══ MATERIAL TO PROCESS ══

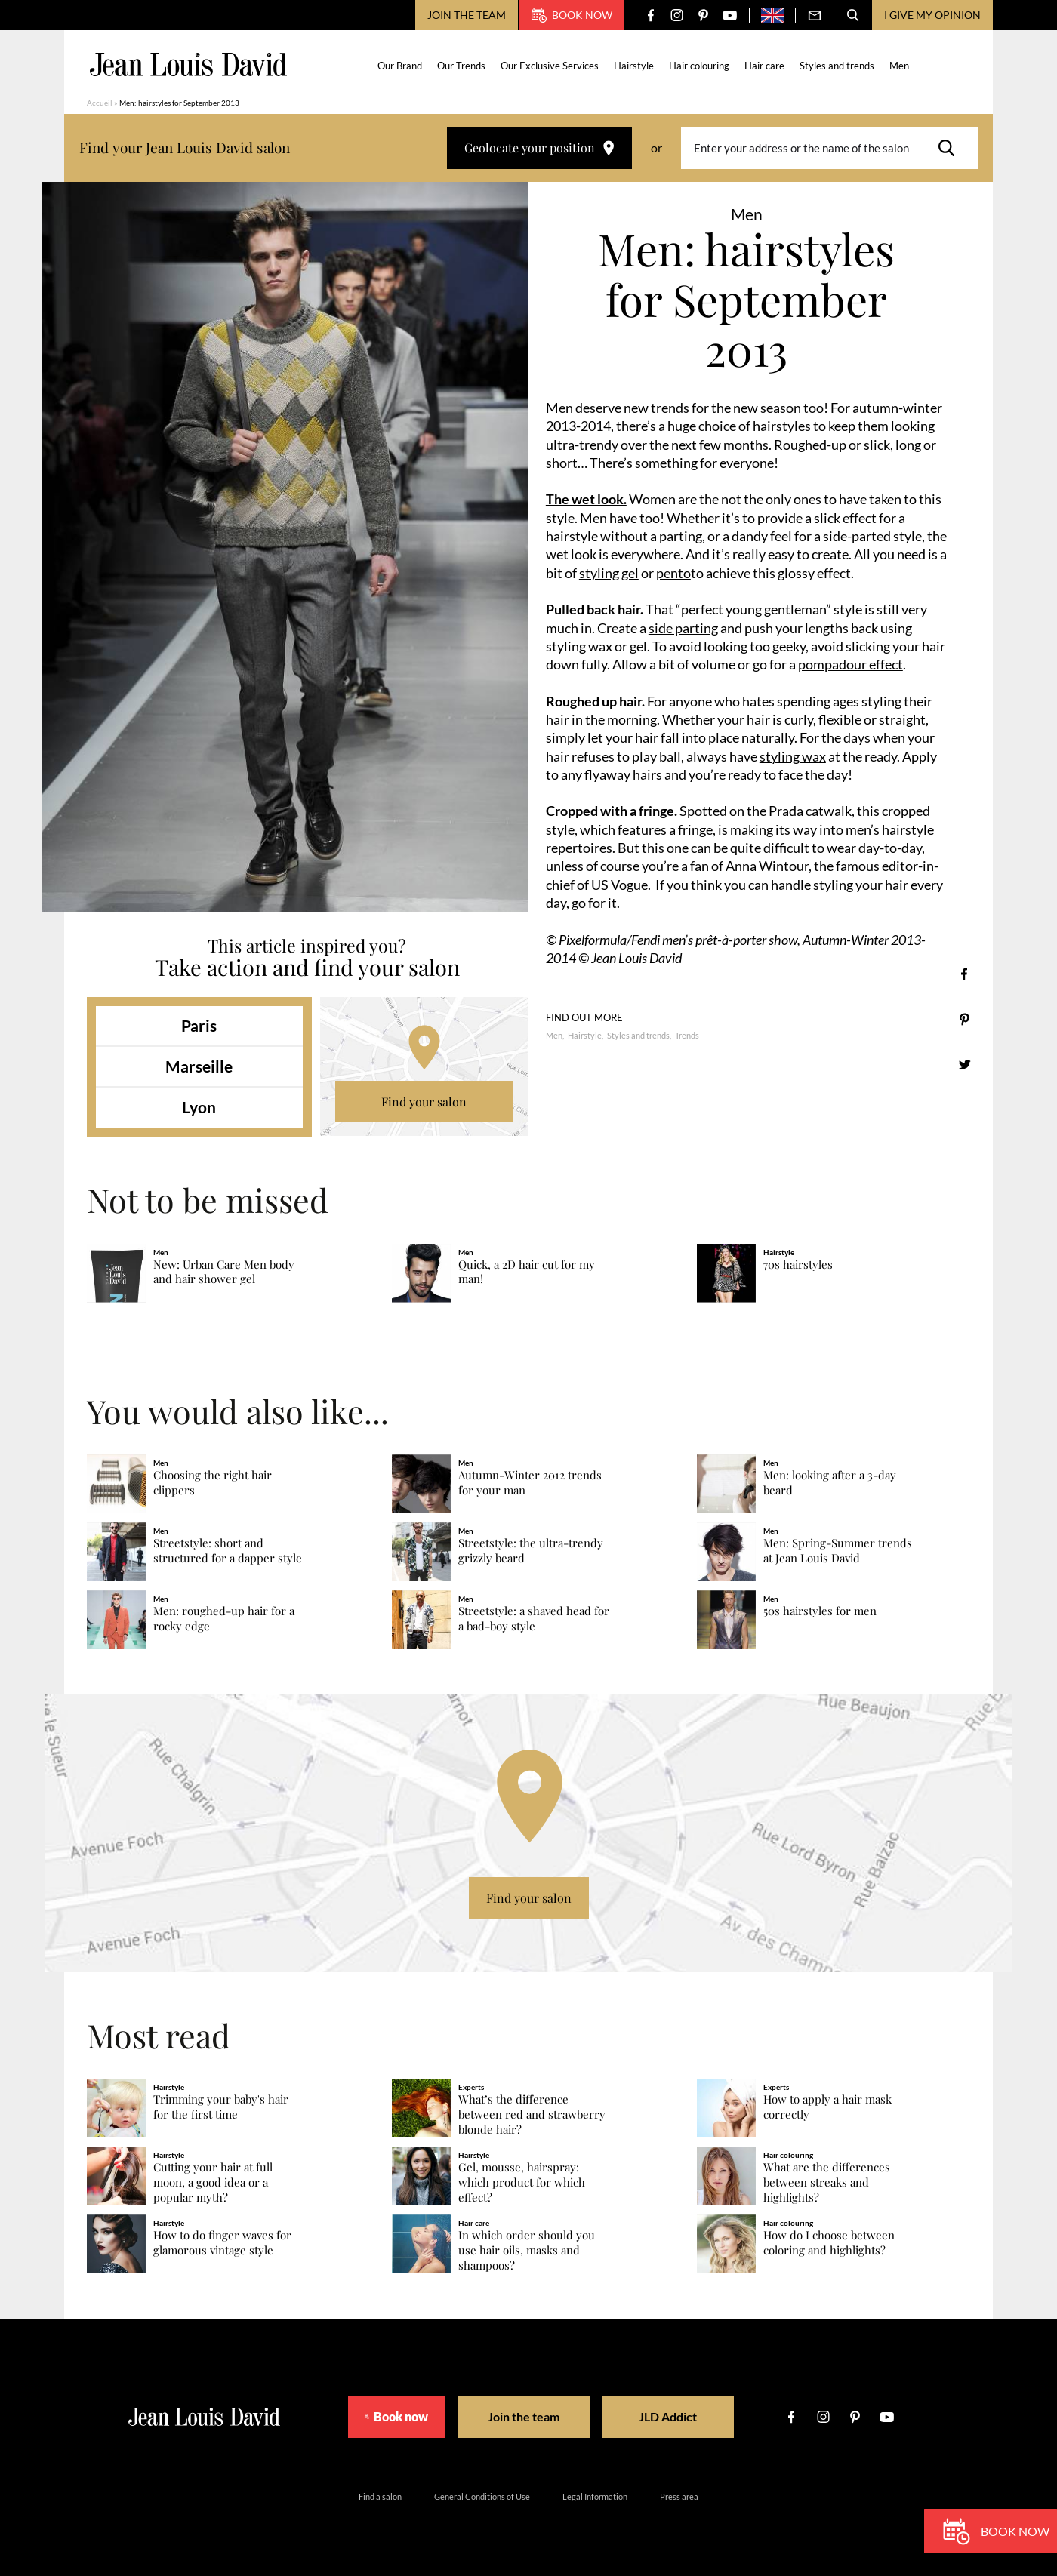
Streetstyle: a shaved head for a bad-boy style (533, 1618)
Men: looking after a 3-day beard (829, 1482)
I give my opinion (932, 14)
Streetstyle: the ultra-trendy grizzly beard (530, 1550)
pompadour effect (850, 664)
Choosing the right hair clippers (212, 1482)
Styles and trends (837, 66)
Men (900, 66)
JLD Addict (681, 2416)
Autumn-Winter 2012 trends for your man (530, 1482)
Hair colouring (700, 66)
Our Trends (462, 66)
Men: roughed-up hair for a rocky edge (223, 1618)
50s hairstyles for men (820, 1611)
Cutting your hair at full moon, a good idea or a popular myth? (213, 2182)
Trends (687, 1035)
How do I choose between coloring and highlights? (829, 2242)
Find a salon (380, 2496)
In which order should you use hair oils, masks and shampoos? (526, 2250)
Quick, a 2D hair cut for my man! (526, 1272)
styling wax (793, 756)
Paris (199, 1025)
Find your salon (424, 1101)
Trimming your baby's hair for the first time (220, 2107)
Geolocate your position (539, 147)
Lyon (199, 1106)
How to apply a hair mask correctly (827, 2107)
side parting (683, 628)
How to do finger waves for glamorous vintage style (222, 2242)
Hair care (765, 66)
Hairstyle (635, 66)
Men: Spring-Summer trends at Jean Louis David (837, 1550)
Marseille (199, 1066)
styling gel (609, 573)
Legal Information (594, 2496)
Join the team (466, 14)
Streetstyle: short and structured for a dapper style (227, 1550)
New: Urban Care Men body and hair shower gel (223, 1272)
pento (673, 573)
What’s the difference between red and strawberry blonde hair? (532, 2114)
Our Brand (400, 66)
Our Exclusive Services (550, 66)
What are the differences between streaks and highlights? (826, 2182)
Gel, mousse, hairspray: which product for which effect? (521, 2182)
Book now (572, 15)
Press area (679, 2496)
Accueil (99, 102)
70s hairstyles (798, 1264)
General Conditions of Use (482, 2496)
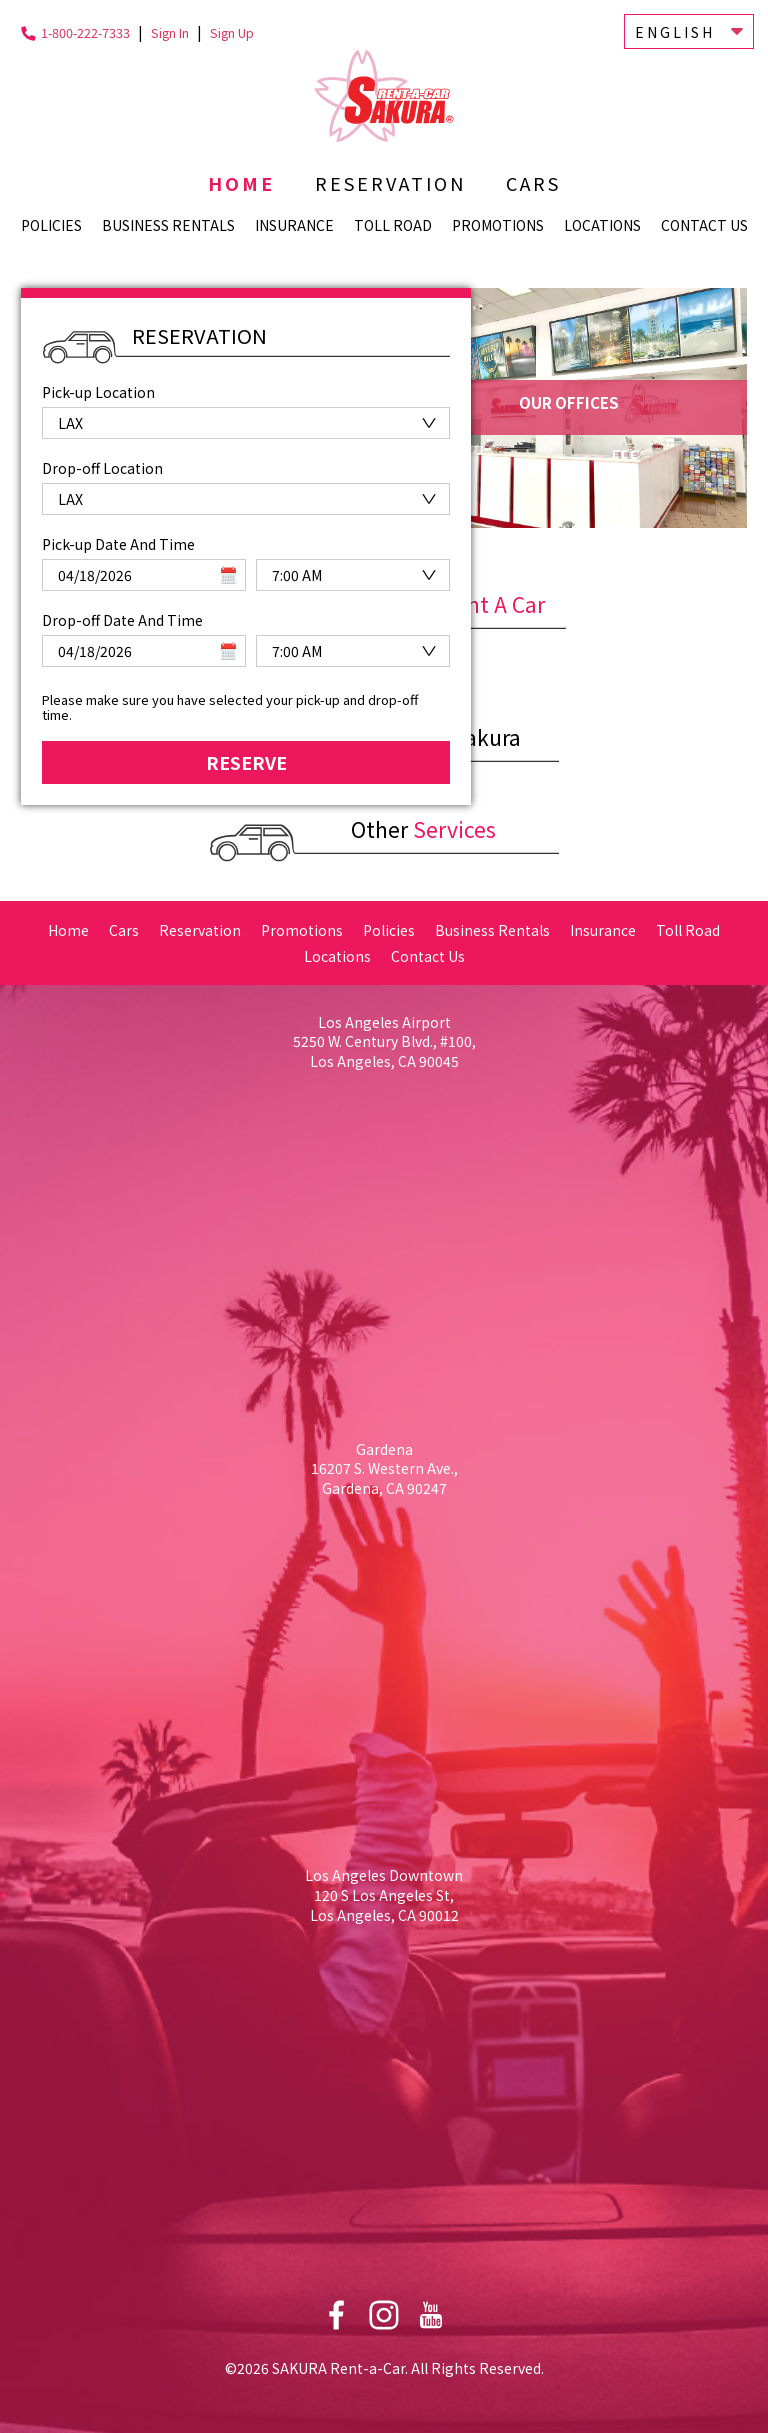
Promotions (498, 225)
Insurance (294, 225)
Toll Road (393, 225)
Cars (533, 183)
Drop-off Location (102, 464)
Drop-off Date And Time (122, 612)
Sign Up (232, 32)
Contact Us (704, 225)
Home (241, 183)
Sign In (170, 32)
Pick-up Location (98, 392)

═══

■ TASK INSTRUCTIONS: Only the lines from the start of the records through the line containing "Lyon (199, 1106)" should be repeated, word for word, with the pictures left out.

■ REPLY:
Streetstyle: a shaved head for a bad-boy style (533, 1618)
Men: looking after a 3-day beard (829, 1482)
I give my opinion (932, 14)
Streetstyle: the ultra-trendy grizzly beard (530, 1550)
pompadour effect (850, 664)
Choosing the right hair clippers (212, 1482)
Styles and trends (837, 66)
Men (900, 66)
JLD Addict (681, 2416)
Autumn-Winter 2012 trends for your man (530, 1482)
Hair colouring (700, 66)
Our Trends (462, 66)
Men: roughed-up hair for a rocky edge (223, 1618)
50s hairstyles for men (820, 1611)
Cutting your hair at full moon, a good idea or a popular myth? (213, 2182)
Trends (687, 1035)
How do I choose between coloring and highlights? (829, 2242)
Find a salon (380, 2496)
In which order should you use hair oils, masks and shampoos? (526, 2250)
Quick, a 2D hair cut for my man! (526, 1272)
styling wax (793, 756)
Paris (199, 1025)
Find your salon (424, 1101)
Trimming your baby's hair for the first time (220, 2107)
Geolocate your position (539, 147)
Lyon (199, 1106)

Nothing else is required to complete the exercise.